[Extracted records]
>>>

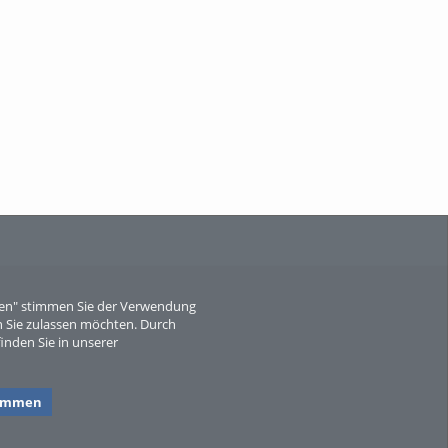
When Particle Physics Gets Hot: A
Journey Throu...
Sperber
eren" stimmen Sie der Verwendung
 Sie zulassen möchten. Durch
inden Sie in unserer
timmen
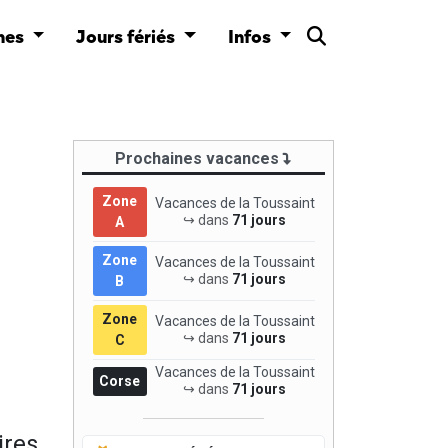
nes
Jours fériés
Infos
Prochaines vacances
Zone
Vacances de la Toussaint
↪ dans
71 jours
A
Zone
Vacances de la Toussaint
↪ dans
71 jours
B
Zone
Vacances de la Toussaint
↪ dans
71 jours
C
Vacances de la Toussaint
Corse
↪ dans
71 jours
ires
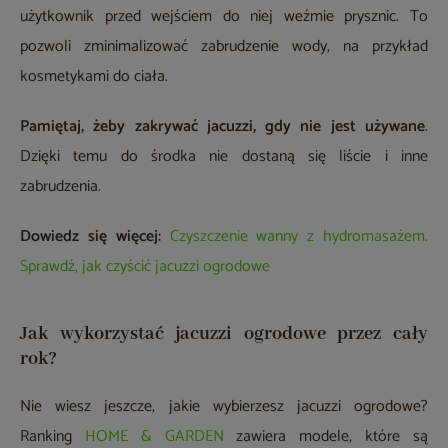
użytkownik przed wejściem do niej weźmie prysznic. To
pozwoli zminimalizować zabrudzenie wody, na przykład
kosmetykami do ciała.
Pamiętaj, żeby zakrywać jacuzzi, gdy nie jest używane
.
Dzięki temu do środka nie dostaną się liście i inne
zabrudzenia.
Dowiedz się więcej:
Czyszczenie wanny z hydromasażem.
Sprawdź, jak czyścić jacuzzi ogrodowe
Jak wykorzystać jacuzzi ogrodowe przez cały
rok?
Nie wiesz jeszcze, jakie wybierzesz jacuzzi ogrodowe?
Ranking
HOME & GARDEN
zawiera modele, które są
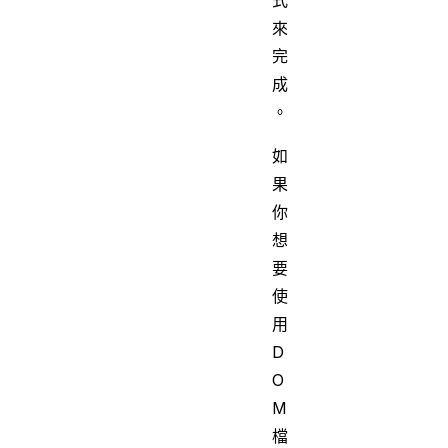
來
完
成
。
如
果
你
想
要
使
用
D
O
M
檔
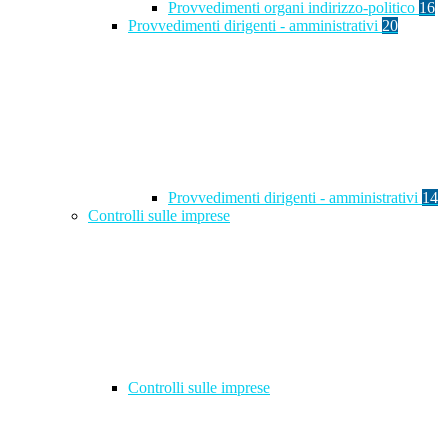
Provvedimenti organi indirizzo-politico
16
Provvedimenti dirigenti - amministrativi
20
Provvedimenti dirigenti - amministrativi
14
Controlli sulle imprese
Controlli sulle imprese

<<<

To do
Write the number of data lines with "jacuzzi", nothing else.

Answer box
4